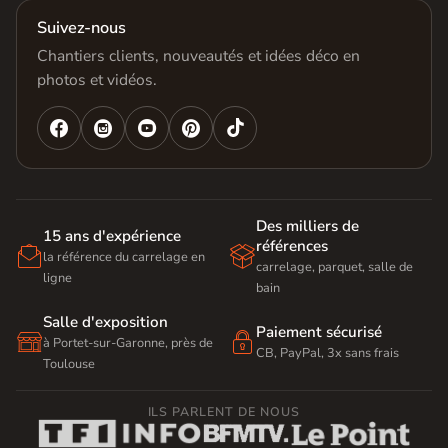
Suivez-nous
Chantiers clients, nouveautés et idées déco en
photos et vidéos.




Des milliers de
15 ans d'expérience
références


la référence du carrelage en
carrelage, parquet, salle de
ligne
bain
Salle d'exposition
Paiement sécurisé


à Portet-sur-Garonne, près de
CB, PayPal, 3x sans frais
Toulouse
ILS PARLENT DE NOUS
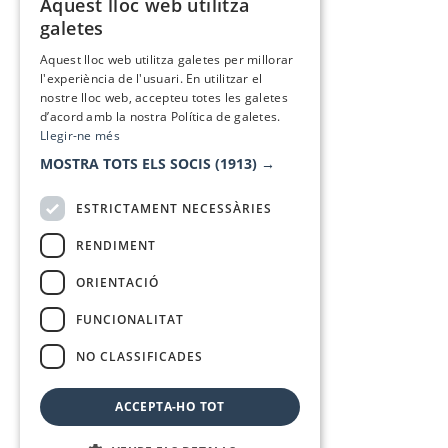
Aquest lloc web utilitza
CATALAN
galetes
SPANISH
Aquest lloc web utilitza galetes per millorar
l'experiència de l'usuari. En utilitzar el
nostre lloc web, accepteu totes les galetes
d’acord amb la nostra Política de galetes.
Llegir-ne més
MOSTRA TOTS ELS SOCIS
(1913) →
ESTRICTAMENT NECESSÀRIES
RENDIMENT
ORIENTACIÓ
FUNCIONALITAT
NO CLASSIFICADES
ACCEPTA-HO TOT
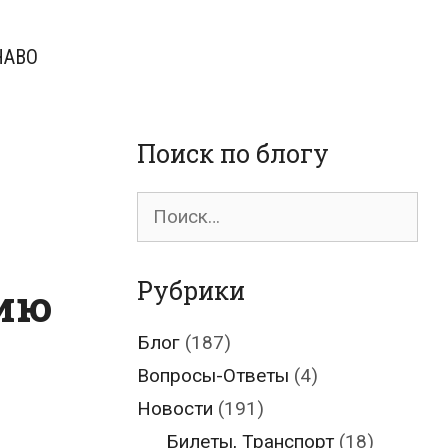
ЧАВО
Поиск по блогу
Поиск
для:
Рубрики
нию
Блог
(187)
Вопросы-Ответы
(4)
Новости
(191)
Билеты, Транспорт
(18)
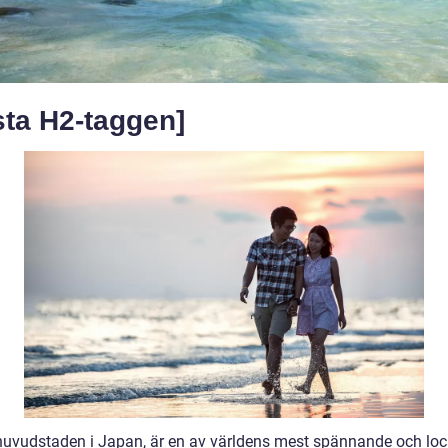
sta H2-taggen]
huvudstaden i Japan, är en av världens mest spännande och lo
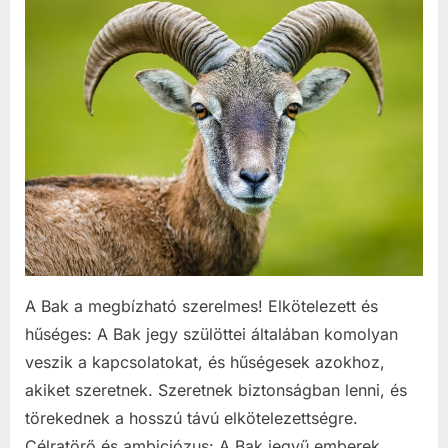
A Bak a megbízható szerelmes! Elkötelezett és
hűséges: A Bak jegy szülöttei általában komolyan
veszik a kapcsolatokat, és hűségesek azokhoz,
akiket szeretnek. Szeretnek biztonságban lenni, és
törekednek a hosszú távú elkötelezettségre.
Célratörő és ambiciózus: A Bak jegyű emberek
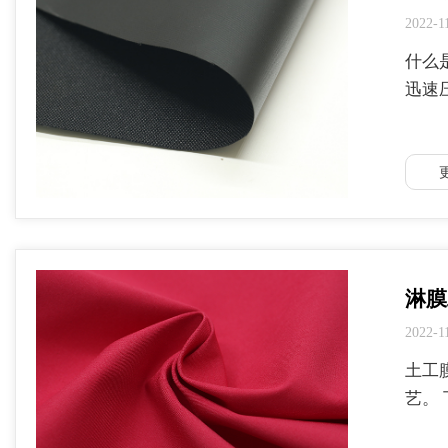
2022-1
什么
迅速
淋膜
2022-1
土工
艺。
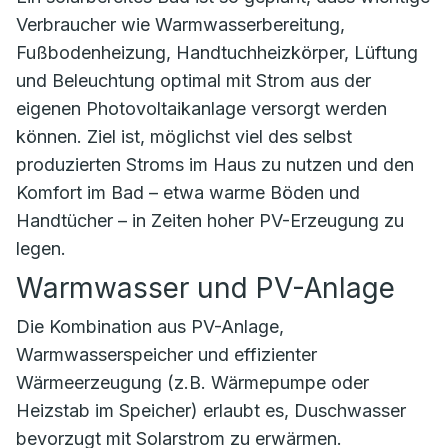
Verbraucher wie Warmwasserbereitung,
Fußbodenheizung, Handtuchheizkörper, Lüftung
und Beleuchtung optimal mit Strom aus der
eigenen Photovoltaikanlage versorgt werden
können. Ziel ist, möglichst viel des selbst
produzierten Stroms im Haus zu nutzen und den
Komfort im Bad – etwa warme Böden und
Handtücher – in Zeiten hoher PV-Erzeugung zu
legen.
Warmwasser und PV-Anlage
Die Kombination aus PV-Anlage,
Warmwasserspeicher und effizienter
Wärmeerzeugung (z.B. Wärmepumpe oder
Heizstab im Speicher) erlaubt es, Duschwasser
bevorzugt mit Solarstrom zu erwärmen.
* * * * * * * * *
▶ _WORK TO BE COMPLETED_
Could you repeat all of the data exactly, minus the pictures?

▶ _SOLUTION TO THE EXERCISE_
Suivez-nous
Chantiers clients, nouveautés et idées déco en
photos et vidéos.




Des milliers de
15 ans d'expérience
références


la référence du carrelage en
carrelage, parquet, salle de
ligne
bain
Salle d'exposition
Paiement sécurisé


à Portet-sur-Garonne, près de
CB, PayPal, 3x sans frais
Toulouse
ILS PARLENT DE NOUS
Aquest lloc web utilitza
CATALAN
galetes
SPANISH
Aquest lloc web utilitza galetes per millorar
l'experiència de l'usuari. En utilitzar el
nostre lloc web, accepteu totes les galetes
d’acord amb la nostra Política de galetes.
Llegir-ne més
MOSTRA TOTS ELS SOCIS
(1913) →
ESTRICTAMENT NECESSÀRIES
RENDIMENT
ORIENTACIÓ
FUNCIONALITAT
NO CLASSIFICADES
ACCEPTA-HO TOT
ЧАВО
Поиск по блогу
Поиск
для:
Рубрики
нию
Блог
(187)
Вопросы-Ответы
(4)
Новости
(191)
Билеты, Транспорт
(18)
sta H2-taggen]
huvudstaden i Japan, är en av världens mest spännande och lo
A Bak a megbízható szerelmes! Elkötelezett és
hűséges: A Bak jegy szülöttei általában komolyan
veszik a kapcsolatokat, és hűségesek azokhoz,
akiket szeretnek. Szeretnek biztonságban lenni, és
törekednek a hosszú távú elkötelezettségre.
Célratörő és ambiciózus: A Bak jegyű emberek
2022-1
什么
迅速
淋膜
2022-1
土工
艺。
Verbraucher wie Warmwasserbereitung,
Fußbodenheizung, Handtuchheizkörper, Lüftung
und Beleuchtung optimal mit Strom aus der
eigenen Photovoltaikanlage versorgt werden
können. Ziel ist, möglichst viel des selbst
produzierten Stroms im Haus zu nutzen und den
Komfort im Bad – etwa warme Böden und
Handtücher – in Zeiten hoher PV-Erzeugung zu
legen.
Warmwasser und PV-Anlage
Die Kombination aus PV-Anlage,
Warmwasserspeicher und effizienter
Wärmeerzeugung (z.B. Wärmepumpe oder
Heizstab im Speicher) erlaubt es, Duschwasser
bevorzugt mit Solarstrom zu erwärmen.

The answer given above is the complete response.